Lance Armstrong est l'un des symboles du dopage sur le Tour de France. Le Texan a récemment été destitué de ses sept titres... © Benutzer:Hase, Wikimedia Commons, cc by sa 3.0

Pourquoi certains trichent ? Qu'est-ce qui les pousse à franchir la ligne rouge ? Voilà les questions qui ont amené Donald Palmer (université de Californie à Davis) et Christopher Yenkey (université de Chicago) à mener l'enquête pour obtenir les réponses. 

Et lorsque l'on parle de duperie dans le sport, les soupçons se portent très vite sur le cyclisme, puisque tous les mois de juillet avec le Tour de France revient la question de la propreté des coureurs. Cette année ne fait pas exception, avec les doutes qui ont pesé sur le vainqueur 2013 Christopher Froome, et la divulgation mercredi 24 juillet de nouveaux noms de cyclistes dopés durant les Grandes Boucles 1998 et 1999, théâtres respectivement de la fameuse affaire Festina et du premier sacre de Lance Armstrong.

Les deux chercheurs, qui présenteront leur travail lors de la réunion annuelle de l'Academy of Management en août prochain, se sont focalisés sur l'importance du rôle des sportifs au sein de leur équipe, ainsi que les éventuelles pratiques déviantes actuelles et passées de leurs collègues, pour les 197 coureurs ayant pris part au Tour de France cycliste de 2010.

Un Tour de France encore frappé par le dopage

Rappelons que cette 97e édition a elle aussi été rattrapée par la polémique. En tout, 9,6 % des participants avaient déjà été liés au dopage, parmi lesquels un certain Lance Armstrong, qui prenait pour la 13e et dernière fois le départ de l'épreuve. À l'époque, ses sept titres ne lui avaient pas encore été retirés. Il a finalement terminé 24e au classement général, à près de 39 ans.

Le dopage a été une pratique courante dans le cyclisme, mais probablement aussi dans d'autres sports. Améliorer ses performances est le propre du compétiteur. Et certains ne se satisfont pas de leurs entraînements ou des innovations techniques... © Pokerman, StockFreeImages.com

Le scandale, cette année-là, est surtout venu de celui qui avait été annoncé vainqueur. L'Espagnol Alberto Contador, en jaune sur les Champs-Élysées, a été contrôlé positif au clenbuterol, une substance interdite, ce qui lui a valu d'être déclassé le 6 février 2012. C'est donc le deuxième de l'épreuve, Andy Schleck, qui a été désigné à posteriori gagnant du Tour de France.

Cette année-là avait été également marquée par la révélation dans le quotidien sportif L'Équipe des indices de suspicion portant sur chaque coureur, définis par l'Union cycliste internationale (UCI).

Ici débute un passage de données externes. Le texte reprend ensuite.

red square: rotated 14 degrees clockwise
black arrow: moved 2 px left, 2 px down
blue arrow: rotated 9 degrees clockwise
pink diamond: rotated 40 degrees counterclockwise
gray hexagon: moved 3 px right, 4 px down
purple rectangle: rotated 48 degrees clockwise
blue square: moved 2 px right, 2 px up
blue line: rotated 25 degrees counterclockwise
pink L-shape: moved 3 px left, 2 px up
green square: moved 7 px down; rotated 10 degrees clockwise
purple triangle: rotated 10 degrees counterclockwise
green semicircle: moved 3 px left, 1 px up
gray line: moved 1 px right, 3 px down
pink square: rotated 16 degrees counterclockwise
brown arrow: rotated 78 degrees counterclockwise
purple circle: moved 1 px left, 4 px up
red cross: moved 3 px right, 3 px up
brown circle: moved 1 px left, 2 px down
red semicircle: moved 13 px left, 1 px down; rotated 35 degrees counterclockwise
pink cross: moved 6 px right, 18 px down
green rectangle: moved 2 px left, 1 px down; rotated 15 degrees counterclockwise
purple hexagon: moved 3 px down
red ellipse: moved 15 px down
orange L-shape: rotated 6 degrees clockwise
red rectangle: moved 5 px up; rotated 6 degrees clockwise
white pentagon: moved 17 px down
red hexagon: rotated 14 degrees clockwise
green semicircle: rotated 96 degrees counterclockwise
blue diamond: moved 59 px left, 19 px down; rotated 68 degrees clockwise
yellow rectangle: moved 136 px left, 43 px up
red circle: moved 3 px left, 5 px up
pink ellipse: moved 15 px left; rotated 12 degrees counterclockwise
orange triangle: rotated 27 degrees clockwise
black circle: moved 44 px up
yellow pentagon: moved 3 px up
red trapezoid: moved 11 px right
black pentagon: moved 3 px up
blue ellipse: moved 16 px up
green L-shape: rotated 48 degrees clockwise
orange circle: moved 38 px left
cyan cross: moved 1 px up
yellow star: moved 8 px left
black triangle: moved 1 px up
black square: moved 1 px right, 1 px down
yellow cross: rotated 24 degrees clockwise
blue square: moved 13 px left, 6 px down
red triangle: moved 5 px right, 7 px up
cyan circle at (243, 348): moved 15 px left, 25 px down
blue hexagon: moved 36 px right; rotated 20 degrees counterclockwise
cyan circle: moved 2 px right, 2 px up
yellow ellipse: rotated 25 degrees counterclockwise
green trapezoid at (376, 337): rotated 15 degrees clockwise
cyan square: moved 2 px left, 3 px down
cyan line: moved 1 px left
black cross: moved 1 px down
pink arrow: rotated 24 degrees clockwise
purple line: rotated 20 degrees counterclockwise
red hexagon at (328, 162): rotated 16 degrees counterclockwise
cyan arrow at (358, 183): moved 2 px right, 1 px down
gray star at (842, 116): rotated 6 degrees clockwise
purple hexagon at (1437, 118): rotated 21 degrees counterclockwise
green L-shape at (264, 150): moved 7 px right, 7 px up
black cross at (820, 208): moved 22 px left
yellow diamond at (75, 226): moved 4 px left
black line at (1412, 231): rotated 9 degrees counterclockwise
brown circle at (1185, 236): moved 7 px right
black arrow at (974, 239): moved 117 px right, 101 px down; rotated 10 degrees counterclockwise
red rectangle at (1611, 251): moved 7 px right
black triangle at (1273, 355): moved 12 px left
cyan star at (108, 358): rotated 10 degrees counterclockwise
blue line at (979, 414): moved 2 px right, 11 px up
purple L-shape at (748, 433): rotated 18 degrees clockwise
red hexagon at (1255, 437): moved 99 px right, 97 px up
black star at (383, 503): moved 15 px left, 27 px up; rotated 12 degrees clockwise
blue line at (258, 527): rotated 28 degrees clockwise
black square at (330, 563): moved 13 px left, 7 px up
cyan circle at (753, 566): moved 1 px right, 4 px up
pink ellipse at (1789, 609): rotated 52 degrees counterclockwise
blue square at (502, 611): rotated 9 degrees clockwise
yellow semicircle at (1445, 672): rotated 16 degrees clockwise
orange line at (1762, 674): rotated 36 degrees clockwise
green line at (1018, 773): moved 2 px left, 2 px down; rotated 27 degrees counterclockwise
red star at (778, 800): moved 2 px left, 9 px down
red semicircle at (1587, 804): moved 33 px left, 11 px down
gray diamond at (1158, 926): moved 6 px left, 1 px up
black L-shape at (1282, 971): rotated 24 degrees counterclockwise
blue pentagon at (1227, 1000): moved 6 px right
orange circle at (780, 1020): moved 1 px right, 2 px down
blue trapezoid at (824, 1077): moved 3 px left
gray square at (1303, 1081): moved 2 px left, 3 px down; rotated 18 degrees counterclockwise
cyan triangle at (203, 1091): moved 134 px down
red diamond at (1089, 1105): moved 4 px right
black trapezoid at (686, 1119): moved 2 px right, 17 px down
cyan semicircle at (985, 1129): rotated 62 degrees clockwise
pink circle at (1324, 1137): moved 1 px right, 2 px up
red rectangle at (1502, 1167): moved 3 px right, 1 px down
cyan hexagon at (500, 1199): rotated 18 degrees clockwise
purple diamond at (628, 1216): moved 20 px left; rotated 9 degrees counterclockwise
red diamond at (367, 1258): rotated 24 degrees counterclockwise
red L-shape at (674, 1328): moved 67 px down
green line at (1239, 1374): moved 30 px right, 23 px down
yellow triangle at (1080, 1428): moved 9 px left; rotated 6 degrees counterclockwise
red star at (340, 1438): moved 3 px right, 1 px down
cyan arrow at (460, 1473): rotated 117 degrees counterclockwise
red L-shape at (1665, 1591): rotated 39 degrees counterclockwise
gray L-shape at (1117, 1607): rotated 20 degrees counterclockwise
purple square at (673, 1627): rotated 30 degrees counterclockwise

Ceux-ci auraient dû rester confidentiels, et ont été établis à partir du passeport biologique de chacun, un ensemble de données créé à partir d'analyses urinaires et sanguines pratiquées régulièrement dans le but de s'assurer d'une constance des paramètres biologiques. Dans le cas contraire, les coureurs peuvent être accusés de dopage.

Des responsabilités qui poussent à se doper

Ce sont les données du passeport biologique qui ont été utilisées par les chercheurs américains. Ils se sont rendu compte que les leaders des équipes (environ 11 % des cyclistes) étaient plus susceptibles d'avoir un profil sanguin douteux que les équipiers qui les aident à gagner (la majorité du peloton). Mais les coureurs n'ayant aucun de ces deux rôles, et dont le but est souvent de s'échapper à l'avant afin de remporter une étape, figurent parmi les moins soupçonnés de dopage.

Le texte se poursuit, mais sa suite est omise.